Now that I've gotten that out of the way, it is possible that what is happening here is that they trained the LLM on a data set that has a less than center bias. If it responds to a query with something generated statistically from that data set, and the people who own the LLM don't want it to respond with that particular response they will add a guardrail to prevent it from using that response again. But if they don't remove that information from the data set and retrain the model, then that bias may still show up in responses in other ways. And I think that's what we're seeing here.

You can't train a Harry Potter LLM on both the Harry Potter Books and Movies and the Harry Potter online fanfiction available and then tell it not to respond to questions about canon with fanfiction info if you don't either separate and quarantine that fanfiction info, or remove it and retrain the LLM on a more curated data set.
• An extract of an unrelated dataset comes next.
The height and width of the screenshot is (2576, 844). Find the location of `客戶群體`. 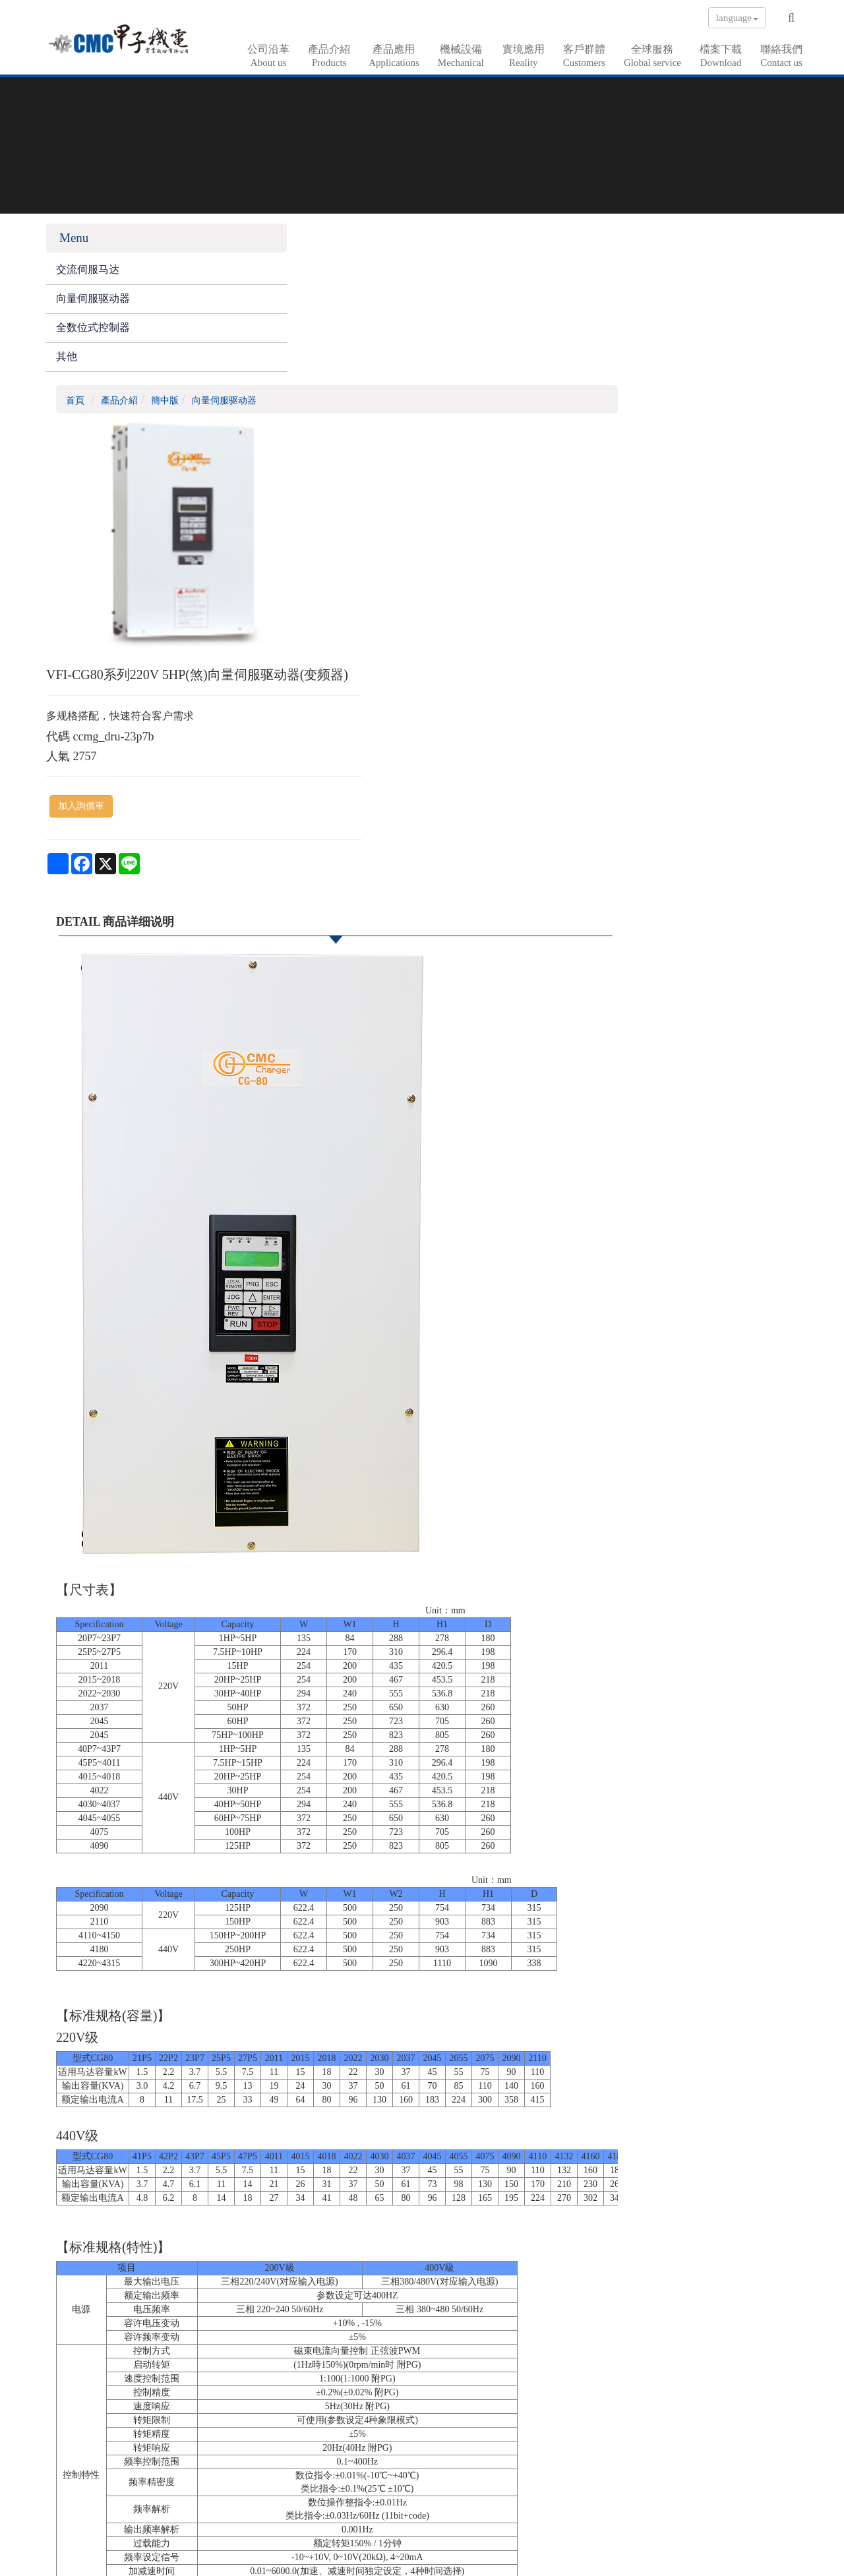 客戶群體 is located at coordinates (584, 56).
[–] Escew@lemm.ee 7 points 7 hours ago

The way they showed the reasoning of the AI using a scratchpad makes it very hard not to believe these large language models are not intelligent. This study seems to imply some self awareness/self preservation behaviors from the AI.
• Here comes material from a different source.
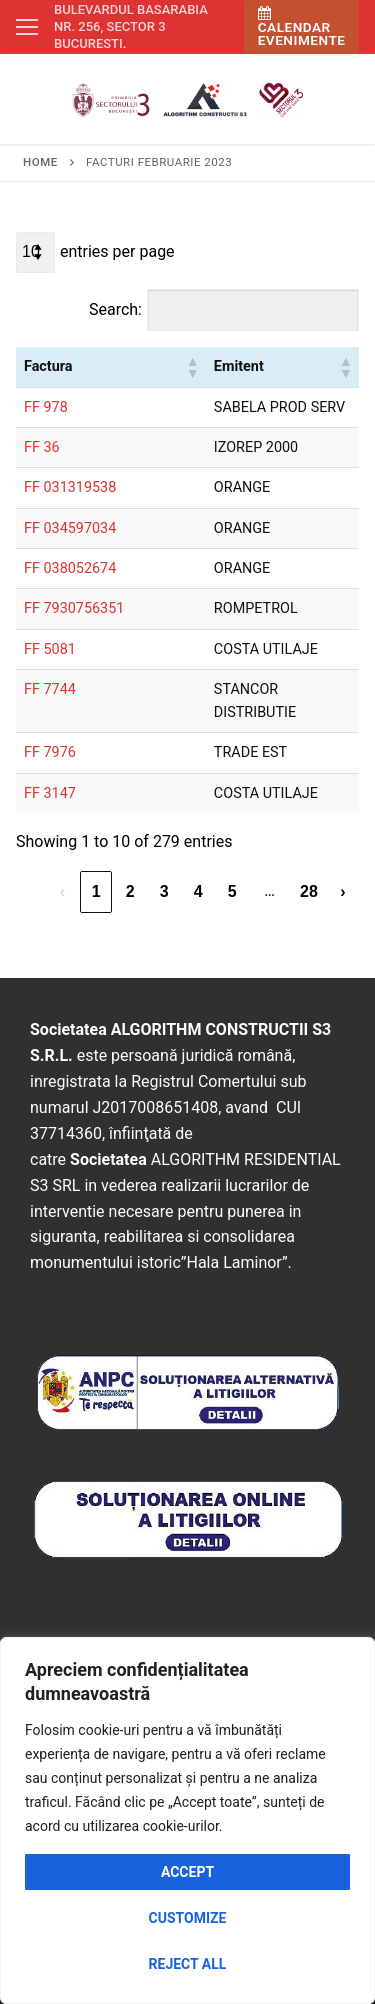 Image resolution: width=375 pixels, height=2004 pixels. What do you see at coordinates (164, 891) in the screenshot?
I see `3 [link]` at bounding box center [164, 891].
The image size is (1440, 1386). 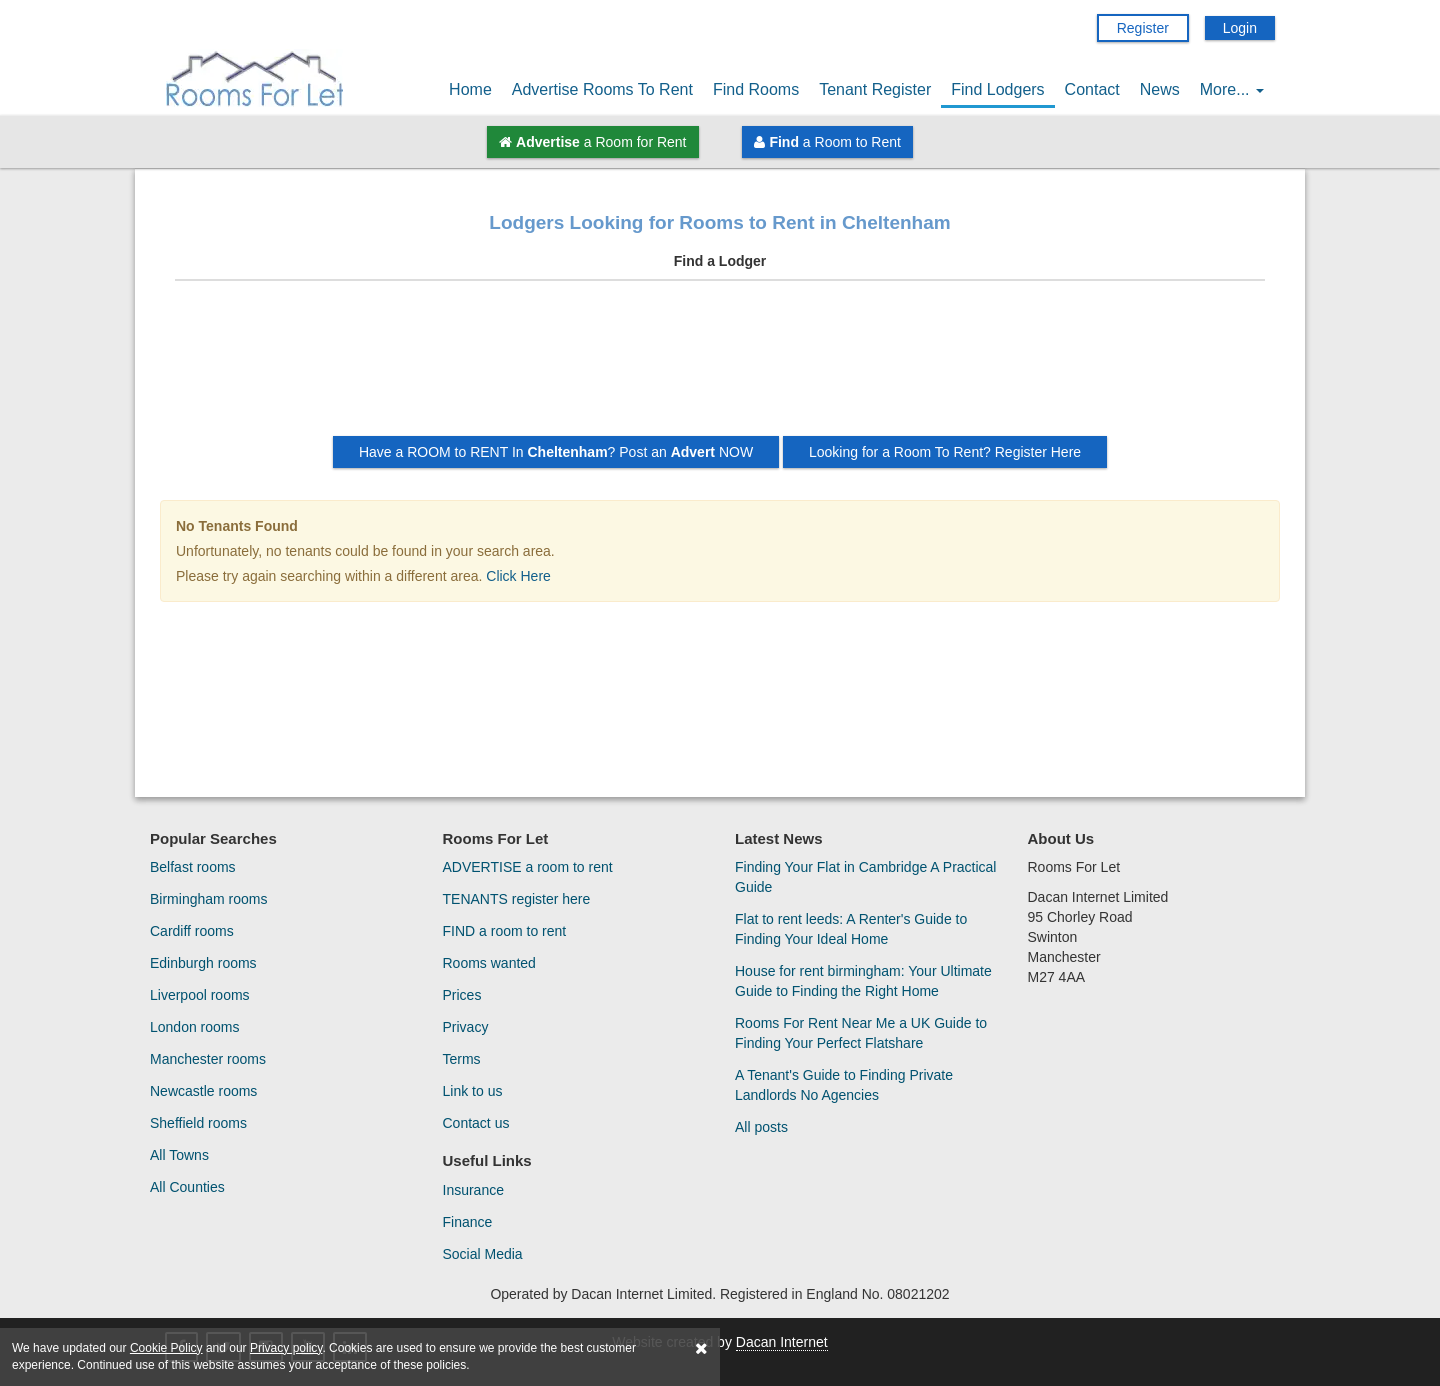 I want to click on Liverpool rooms, so click(x=200, y=995).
[–] hendrik@palaver.p3x.de 23 points 11 hours ago* (last edited 11 hours ago) (1 children)

Btw, since we're having a lot of very specific AI news in the technology community lately, I'd like to point to !localllama@sh.itjust.works

That's a very nice community with people interested in all the minor details of AI. Unfortunately it's not very active, because people keep posting everything to the larger tech communities, and some other people don't like it there because it's "too much AI news".

I think an article like this fits better in one of the communities dedicated to the topic. Just, please don't dump any random news there. It has to be a good paper, influential article. You should have read it and like it yourself. If it's just noise and the usual AI hype, it doesn't belong in a low volume community either.

[–] webghost0101@sopuli.xyz 8 points 8 hours ago* (last edited 7 hours ago) (1 children)

Llama is just one series of llm by meta specifically.

I agree we should have dedicated space for AI not to oversaturate technology spaces but this place does not feel like “it”

The reason llama may have their own community is because its by far the biggest model you can run locally on consumer (high end gamer) hardware. Which makes It somewhat of niche diy self hosting place.

I really liked r/singularity and when i joined Lemmy there where attempts to recreate it here but non of those took off.

[–] hendrik@palaver.p3x.de 7 points 7 hours ago* (last edited 6 hours ago)

The name came from Reddit's LocalLLaMa. But the community has been discussing other model series and papers as well. But you're right, focus is on "local" so most news related to OpenAI and the big service providers might be wrong there. In practice, it's also more about discussing than broadcasting news. I also know about !fosai@lemmy.world but I'm not aware of any ai_news or similar. Yeah maybe singularity or futurology. But those don't seem about scientific papers on niche details, but more about the broader picture.

I mainly wanted to point out the existence of other communities. It seems to be somewhat wrong here, since OP is getting a third downvotes, as most AI related post do. I think we better split it up, but someone might have to start !ainews

[–] eleitl@lemm.ee 1 points 6 hours ago (1 children)

Alignment is cargo cult lingo.

[–] Rhaedas@fedia.io 2 points 6 hours ago (1 children)

For LLMs specifically, or do you mean that goal alignment is some made up idea? I disagree on either, but if you infer there is no such thing as miscommunication or hiding true intentions, that's a whole other discussion.

[–] eleitl@lemm.ee 2 points 5 hours ago (1 children)

Cargo cult pretends to be the thing, but just goes through the motions. You say alignment, alignment with what exactly?

[–] Rhaedas@fedia.io 4 points 5 hours ago

Alignment is short for goal alignment. Some would argue that alignment suggests a need for intelligence or awareness and so LLMs can't have this problem, but a simple program that seems to be doing what you want it to do as it runs but then does something totally different in the end is also misaligned. Such a program is also much easier to test and debug than AI neural nets.